Reproduce every record below word for word and include no pictures.

- - - - -

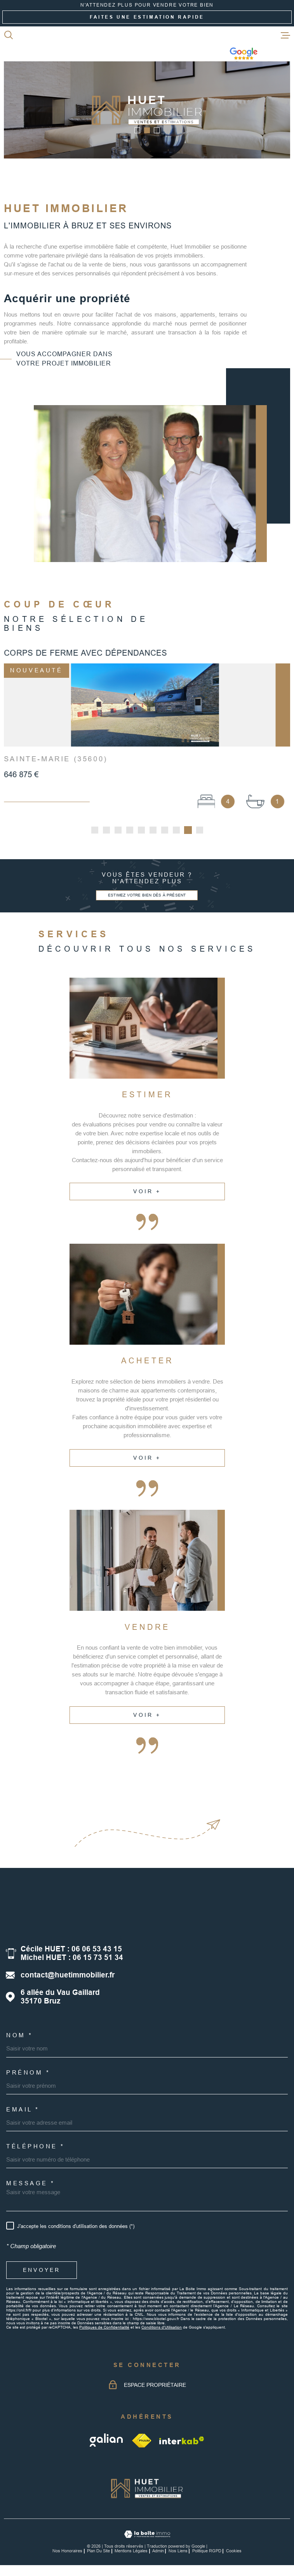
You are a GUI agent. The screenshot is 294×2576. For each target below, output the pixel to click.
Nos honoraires (67, 2553)
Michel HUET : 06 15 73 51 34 (72, 1960)
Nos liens (178, 2553)
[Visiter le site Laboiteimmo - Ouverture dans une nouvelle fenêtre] (147, 2537)
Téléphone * (35, 2149)
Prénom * (28, 2075)
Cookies (234, 2554)
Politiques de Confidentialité (104, 2330)
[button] (137, 130)
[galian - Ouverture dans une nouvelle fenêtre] (107, 2443)
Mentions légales (131, 2553)
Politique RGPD (206, 2553)
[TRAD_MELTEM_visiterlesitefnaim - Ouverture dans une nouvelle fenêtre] (141, 2443)
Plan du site (98, 2553)
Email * (23, 2112)
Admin (158, 2553)
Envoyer (41, 2273)
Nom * (19, 2038)
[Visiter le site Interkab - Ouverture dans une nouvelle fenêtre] (181, 2443)
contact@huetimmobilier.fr (68, 1978)
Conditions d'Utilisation (161, 2330)
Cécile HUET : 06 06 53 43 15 (71, 1952)
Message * (30, 2186)
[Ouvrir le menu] (285, 35)
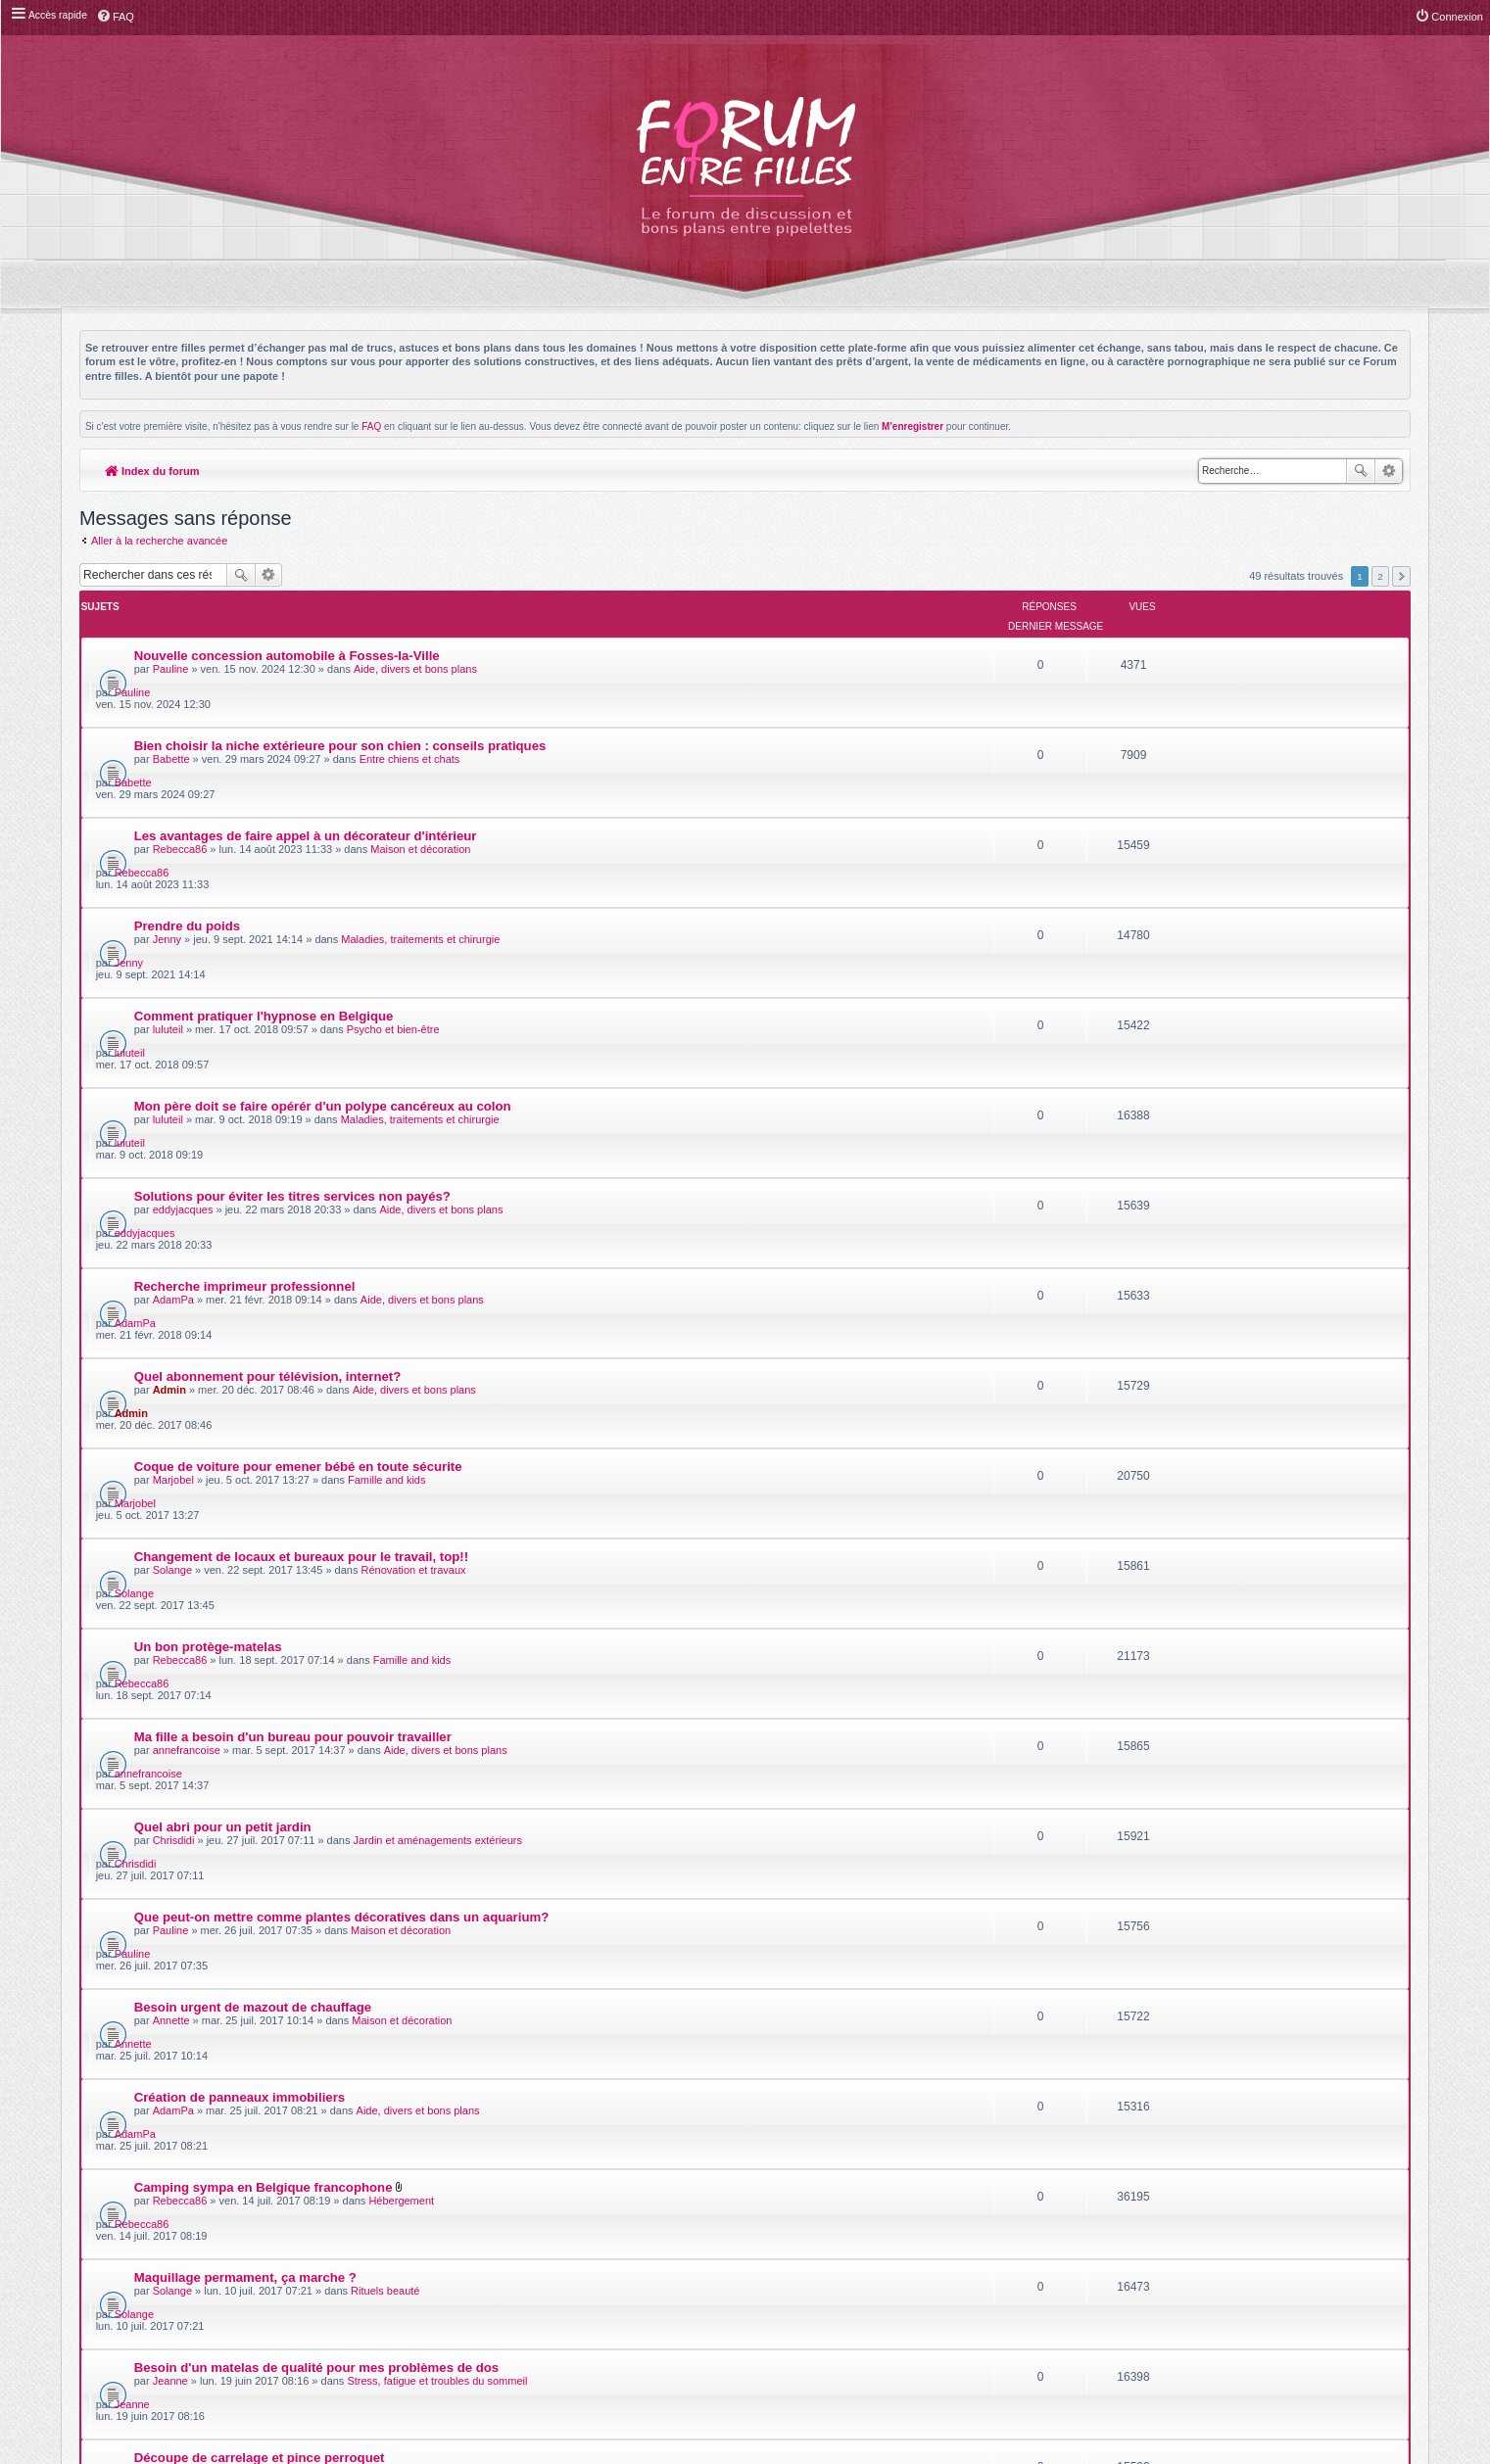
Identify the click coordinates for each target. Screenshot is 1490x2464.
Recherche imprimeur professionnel (245, 1027)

- - - - -

YOUR RESPONSE -
You are a GUI agent. The screenshot is 294×2576. For each target below, output the pixel to click.
Nos honoraires (67, 2553)
Michel HUET : 06 15 73 51 34 (72, 1960)
Nos liens (178, 2553)
[Visiter le site Laboiteimmo - Ouverture dans une nouvelle fenêtre] (147, 2537)
Téléphone * (35, 2149)
Prénom * (28, 2075)
Cookies (234, 2554)
Politiques de Confidentialité (104, 2330)
[button] (137, 130)
[galian - Ouverture dans une nouvelle fenêtre] (107, 2443)
Mentions légales (131, 2553)
Politique RGPD (206, 2553)
[TRAD_MELTEM_visiterlesitefnaim - Ouverture dans une nouvelle fenêtre] (141, 2443)
Plan du site (98, 2553)
Email * (23, 2112)
Admin (158, 2553)
Envoyer (41, 2273)
Nom * (19, 2038)
[Visiter le site Interkab - Ouverture dans une nouvelle fenêtre] (181, 2443)
contact@huetimmobilier.fr (68, 1978)
Conditions d'Utilisation (161, 2330)
Cécile HUET : 06 06 53 43 15 (71, 1952)
Message * (30, 2186)
[Ouvrir le menu] (285, 35)
Identify the click coordinates for each target. Screenshot is 1490x2464.
Recherche imprimeur professionnel (245, 1027)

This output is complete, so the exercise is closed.